We often try to convince ourselves that some things are not our reality. In Africa for instance, we don’t think of racism as much as our Western counterparts do however, ask our neighbours in South Africa and they’ll let you know just how much of an issue racism continues to be for them. Ask many about slavery and they’ll tell you it’s a thing of the past when in truth, it’s simply been replaced by more acceptable methods to the means which often come in form of househelps. While they aren’t 100% the same thing, there are parallels and it’s ignorant to think otherwise. Or how else can one explain paying some uncle in a faraway village in Imo State a sum of money for the services of their underage niece in Lagos. In some cases, it’s that clearcut for everyone to see, in others familiar to neigboring countries like Ghana and Togo, it takes the form of Trokosi.

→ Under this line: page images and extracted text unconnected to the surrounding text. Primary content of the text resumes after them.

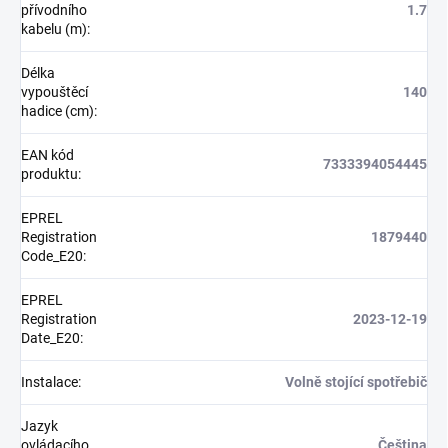
přívodního
1.7
kabelu (m)
:
Délka
vypouštěcí
140
hadice (cm)
:
EAN kód
7333394054445
produktu
:
EPREL
Registration
1879440
Code_E20
:
EPREL
Registration
2023-12-19
Date_E20
:
Instalace
:
Volně stojící spotřebič
Jazyk
ovládacího
Čeština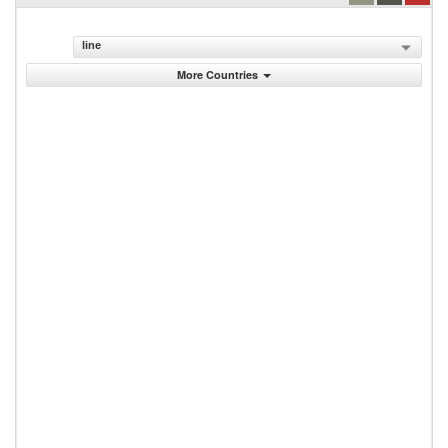
line
More Countries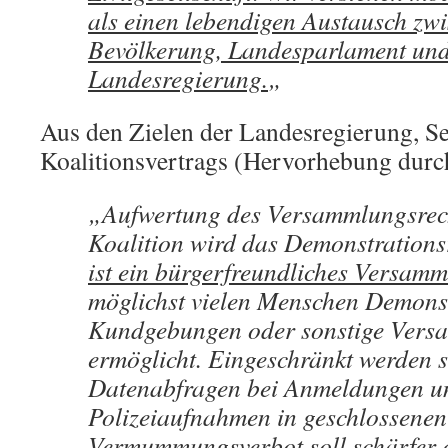
als einen lebendigen Austausch zw
Bevölkerung, Landesparlament un
Landesregierung.
„
Aus den Zielen der Landesregierung, Se
Koalitionsvertrags (Hervorhebung durc
„Aufwertung des Versammlungsrech
Koalition wird das Demonstrations
ist ein bürgerfreundliches Versam
möglichst vielen Menschen Demons
Kundgebungen oder sonstige Ver
ermöglicht. Eingeschränkt werden s
Datenabfragen bei Anmeldungen u
Polizeiaufnahmen in geschlossene
Vermummungsverbot soll schärfer 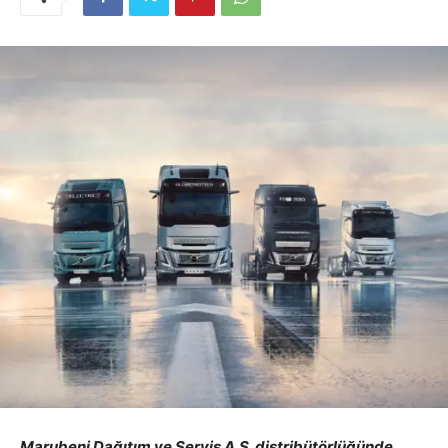
Marubeni Dağıtım ve Servis A.Ş. distribütörlüğünde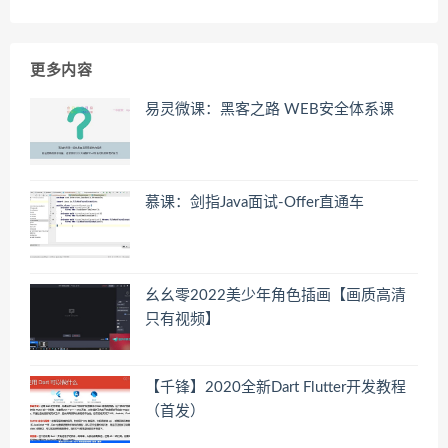
更多内容
易灵微课：黑客之路 WEB安全体系课
慕课：剑指Java面试-Offer直通车
幺幺零2022美少年角色插画【画质高清
只有视频】
【千锋】2020全新Dart Flutter开发教程
（首发）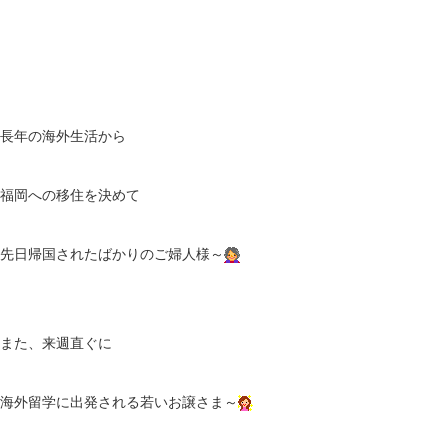
長年の海外生活から
福岡への移住を決めて
先日帰国されたばかりのご婦人様～
また、来週直ぐに
海外留学に出発される若いお譲さま～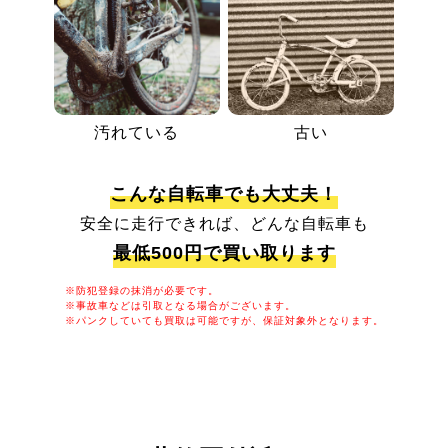
汚れている
古い
こんな自転車でも大丈夫！
安全に走行できれば、どんな自転車も
最低500円で買い取ります
※防犯登録の抹消が必要です。
※事故車などは引取となる場合がございます。
※パンクしていても買取は可能ですが、保証対象外となります。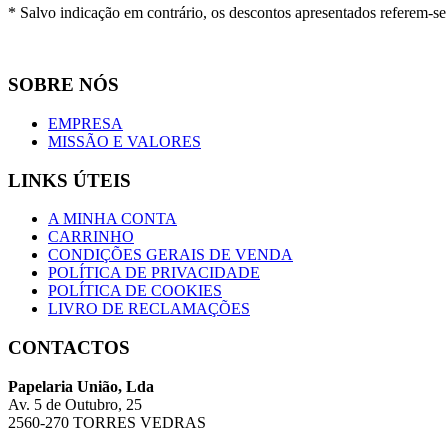
* Salvo indicação em contrário, os descontos apresentados referem-s
SOBRE NÓS
EMPRESA
MISSÃO E VALORES
LINKS ÚTEIS
A MINHA CONTA
CARRINHO
CONDIÇÕES GERAIS DE VENDA
POLÍTICA DE PRIVACIDADE
POLÍTICA DE COOKIES
LIVRO DE RECLAMAÇÕES
CONTACTOS
Papelaria União, Lda
Av. 5 de Outubro, 25
2560-270 TORRES VEDRAS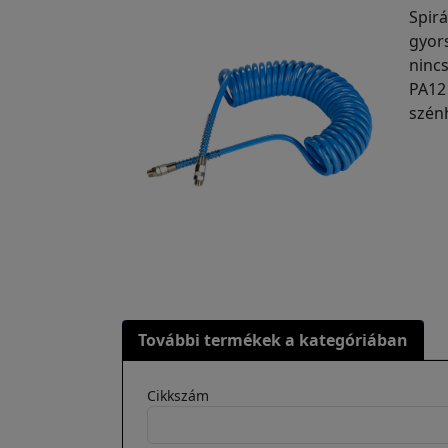
Spir
gyor
ninc
PA12
szén
További termékek a kategóriában
Cikkszám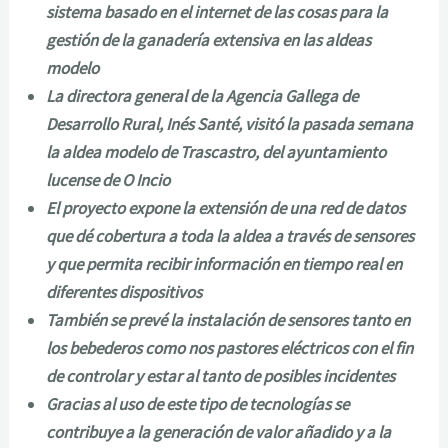
sistema basado en el internet de las cosas para la
gestión de la ganadería extensiva en las aldeas
modelo
La directora general de la Agencia Gallega de
Desarrollo Rural, Inés Santé, visitó la pasada semana
la aldea modelo de Trascastro, del ayuntamiento
lucense de O Incio
El proyecto expone la extensión de una red de datos
que dé cobertura a toda la aldea a través de sensores
y que permita recibir información en tiempo real en
diferentes dispositivos
También se prevé la instalación de sensores tanto en
los bebederos como nos pastores eléctricos con el fin
de controlar y estar al tanto de posibles incidentes
Gracias al uso de este tipo de tecnologías se
contribuye a la generación de valor añadido y a la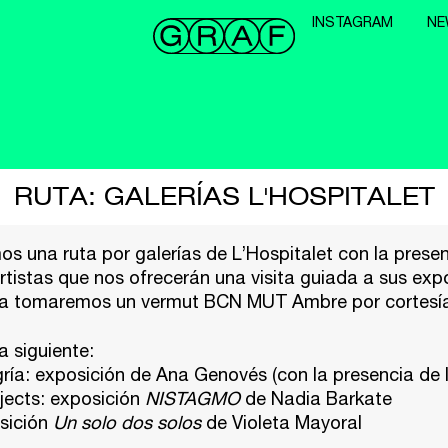
INSTAGRAM
NE
RUTA: GALERÍAS L'HOSPITALET
 una ruta por galerías de L’Hospitalet con la prese
artistas que nos ofrecerán una visita guiada a sus expo
ruta tomaremos un vermut BCN MUT Ambre por cortesí
a siguiente:
gría: exposición de Ana Genovés (con la presencia de l
jects: exposición
NISTAGMO
de Nadia Barkate
osición
Un solo dos solos
de Violeta Mayoral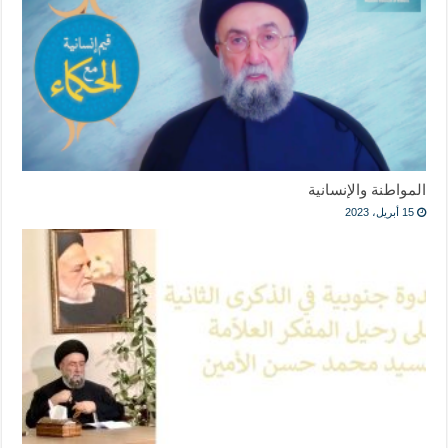
المواطنة والإنسانية
15 أبريل، 2023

Following the story of Brigitte Sossou Perenyi, a young lady who was married off to the gods and separated from her family as remuneration for the sins of a family member at age seven, we learn about the destructive Trokosi system that has effectively become a means of enslaving African women in Ghana, Togo and Benin by the Ewe people.

In the documentary, Brigitte looks into the systems and cultural practices that separated her from her family, reflects on her time in the shrine, how it robbed her of her livelihood and childhood and helps to show us her motivation to share her story. Trokosi definitely has no place in this world and it would be interesting to see the impact that Brigitte and BBC’s documentary goes on to have as it shines the light bright on the disturbing practice.

BBC Africa continues to tell important stories and inspire necessary conversations.